L'immense solitude, avec Friedrich Nietzsche et Cesare Pavese, orphelins sous le ciel de Turin
de Frédéric Pajak

critiqué par Sahkti, le 3 août 2006
(Genève - 50 ans)


La note:  étoiles
Les silences de l'âme
On pourrait penser que Pavese et Nietzsche on peu de points communs. Il en existe pourtant quelques-uns, notamment une ville et pas n'importe laquelle: Turin. Une ville arpentée par les deux hommes profondément ancrés dans leur détresse et leur solitude.

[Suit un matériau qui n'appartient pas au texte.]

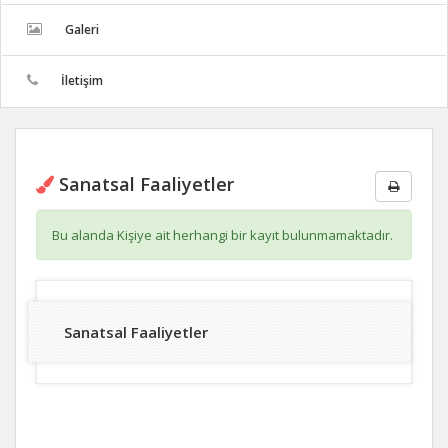
Galeri
İletişim
Sanatsal Faaliyetler
Bu alanda Kişiye ait herhangi bir kayıt bulunmamaktadır.
Sanatsal Faaliyetler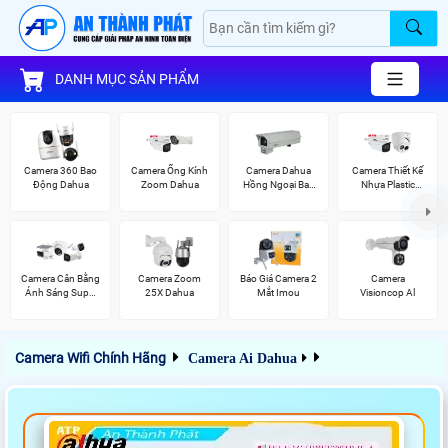
DANH MỤC SẢN PHẨM
Camera 360 Bao
Camera Ống Kính
Camera Dahua
Camera Thiết Kế
Động Dahua
Zoom Dahua
Hồng Ngoại Ban
Nhựa Plastic
Đêm
Dahua
Camera Cân Bằng
Camera Zoom
Báo Giá Camera 2
Camera
Ánh Sáng Super
25X Dahua
Mắt Imou
Visioncop Al
Adapt
Camera Wifi Chính Hãng
Camera Ai Dahua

Pajak explore la face sombre de ces balades mélancoliques tout en se gardant bien de rédiger une quelconque biographie ou un guide géographique ou littéraire. Il manie la plume pour laisser libre cours à son imagination et dessiner sur papier ce que lui inspire la vie des deux hommes et leurs nombreuses pérégrinations solitaires. Basés sur le travail et les écrits de Nietzsche et de Pavese, les légendes accompagnant ses dessins se rapportent tantôt aux hommes tantôt aux monde qui les entoure ou aux événements qui font le monde à un moment précis, comme par exemple le lobe coupé de Van Gogh, autre illustration d'une immense solitude.
La noirceur de certains dessins (due en partie à l'épaisseur du trait dans certains cas) illustre bien, à mes yeux, la désillusion qui s'est emparée tant de Nietzsche que de Pavese à une époque de leur vie. Désillusion, résignation, tristesse, profond abattement, autant d'éléments qui peuvent conduire à l'irréversible, que ce soit la folie ou le suicide. Pajak semble s'être glissé dans chacun d'eux et avoir perçu leurs tourments les plus profonds. De quoi rendre Nietzsche et Pavese encore plus humains et attachants. Un beau livre, assurément, esthétiquement et humainement.